F1 – McLaren’s Lando Norris stormed to a dominant pole position for the Mexico City Formula One Grand Prix yesterday and his teammate Oscar Piastri was set to start seventh with his championship lead at risk.
Briton Norris, 14 points behind Australian Piastri in the standings with five rounds remaining, beat Ferrari’s Charles Leclerc to the top spot by 0.262 seconds with a best lap of one minute 15.586.
It was the 14th pole of his F1 career, fifth of the season and first since Belgium in July.
“What a lap. Even I don’t know how I did that,” Norris said over the team radio as he realised pole was his.
“Obviously, it was an incredible lap,” he said after stepping out of the car. “It was one of those laps where everything just came together.”
Ferrari’s Lewis Hamilton, the seven-times world champion chasing his first podium for the team he joined in January, will start third with Mercedes’ George Russell lining up fourth.
Red Bull’s reigning world champion Max Verstappen, 40 points behind Piastri and winner of three of the last four races, qualified fifth with his charge at risk of slowing down.
Mercedes’ Kimi Antonelli qualified sixth.
Piastri was eighth at the chequered flag but will move up a place because Williams’ Carlos Sainz, qualifying seventh, has a five-place grid drop carried over from the previous round in Austin.
Norris had shown his pace in final practice when he became the third different driver to top the timesheets in the three sessions, punching out an impressive lap 0.345 faster than anyone else.
The Briton was fourth in the first phase of qualifying led by Racing Bulls’s Isack Hadjar ahead of Hamilton and Russell, while Verstappen was ninth and Piastri 10th after abandoning a fastest lap.
Norris was fastest in phase two, with Hamilton and Russell again second and third, while Verstappen and Piastri were fourth and seventh respectively.
The Australian had flirted with a shock exit, out of the top 10 until his final effort secured his place in the final shootout.
Leclerc then put his Ferrari on provisional pole, ahead of Norris and Hamilton with Verstappen fourth and Piastri fifth ahead of their final flying laps.
“It’s a long run down to Turn One...the race pace from the Ferraris is normally very strong,” Norris said. “I’m expecting a battle, I’m not expecting it to be easy. Eyes forward and I’ll see how much I can win by.”

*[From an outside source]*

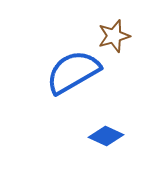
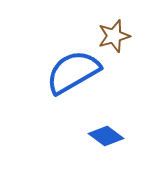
blue diamond: rotated 12 degrees clockwise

Hadjar will start in eighth place, with Haas’s Oliver Bearman ninth and Verstappen’s teammate Yuki Tsunoda completing the top 10 after qualifying 11th.
The Mexican Grand Prix will celebrate its 10th anniversary with another sold-out crowd – an accomplishment celebrated by promoters who worried the absence of Sergio Perez in the field this year would cause a decline.
Approximately 150,000 people are expected today at Autodromo Hermanos Rodríguez.
Alejandro Soberon Kuri, the founder and CEO of promoters Grupo CIE and OCESA, said Perez not having a ride this season forced them work harder to sell out the race. Tickets go on sale nearly a year in advance and because the Mexican driver was still with Red Bull at the time, there was an initial early rush on purchasing.
But when Perez was fired at the end of the season, sales slowed, Kuri said yesterday.
“It was an interesting year for us because of the absence of Checo, who is very much beloved by the Mexican fans,” he said. “But we were very sure that we had a lot of traction with the community. They’re very fond of Formula 1, very knowledgeable about Formula 1, and again, another sellout.”